Framewise transcription evaluation
Opened this issue · 12 comments
TL;DR: Basically all I'm asking for is taking frames as inputs to @rabitt's mir_eval.multipitch
module.
Hi everyone,
recent transcription papers:
- Kelz et al., "On the Potential of Simple Framewise Approaches to Piano Transcription ". https://arxiv.org/abs/1612.05153
- Sigtia et al., "An End-to-End Neural Network for Polyphonic Piano Music Transcription"
This is basically http://scikit-learn.org/stable/modules/model_evaluation.html#multiclass-and-multilabel-classification with using the macro
samples
parameter, but scaled with the number of frames labels.
As it seems that people use it, would it be useful to have this in mir_eval
? If we go with the scikit-learn
implementation which I would strongly suggest, this adds it back as a dependency. Opinions?

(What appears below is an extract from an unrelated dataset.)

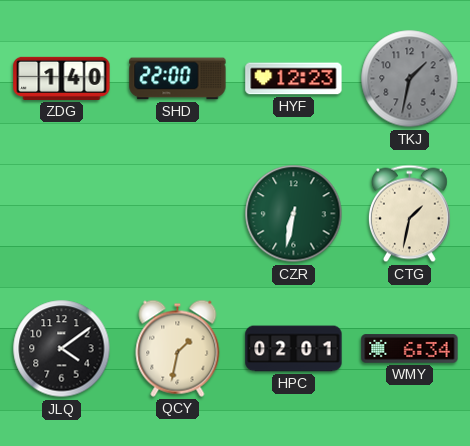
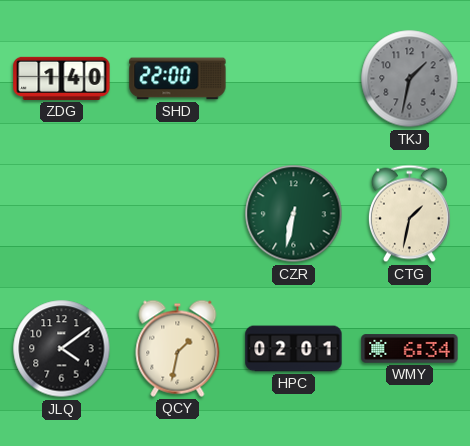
HYF: 12:23 -> none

Thanks for bringing this up. A few questions -
- Is there a reference implementation for these, e.g. something we can compare the scores generated by a hypothetical
mir_eval
implementation to? - Is this metric widely (e.g. community consensus) accepted, i.e. will it be used in MIREX?
- Is
scikit-learn
in a better place in terms of easy installability (e.g. thanks to wheels, or whatever)? The reason we made effort to not include it as a dependency was because installation was non-trivlal, e.g. IIRC it was not straightforward to get it installed on the Heroku instance which runsmir_eval
as a service. It also made it impossible to create binaries viapyinstaller
, but we gave up on that #65 .
fwiw, in sound event detection (SED) there seems to be a growing preference for frame-(or "segment", which is basically some fixed time duration)-based evaluation over event-based evaluation (which is equivalent to note-based), because the latter is very penalizing (consider the case where an algorithm returns two consecutive notes for a single reference note - the first note would only be a match if you ignore offsets and the second would always be treated as wrong, even though both match the reference in pitch and time if you ignore the split). So regardless of what the trend in MIREX is (I'm abroad and can't seem to load the mirex website right now), I expect we'll see frame-level metrics used more and more in transcription papers.
In this context I should mention there was an interesting attempt at introducing more note-based transcription metrics in order to provide greater insight into system performance precisely due to this issue by Molina et al., though it was focused on singing transcription and I'm not sure whether it has been adopted by the community.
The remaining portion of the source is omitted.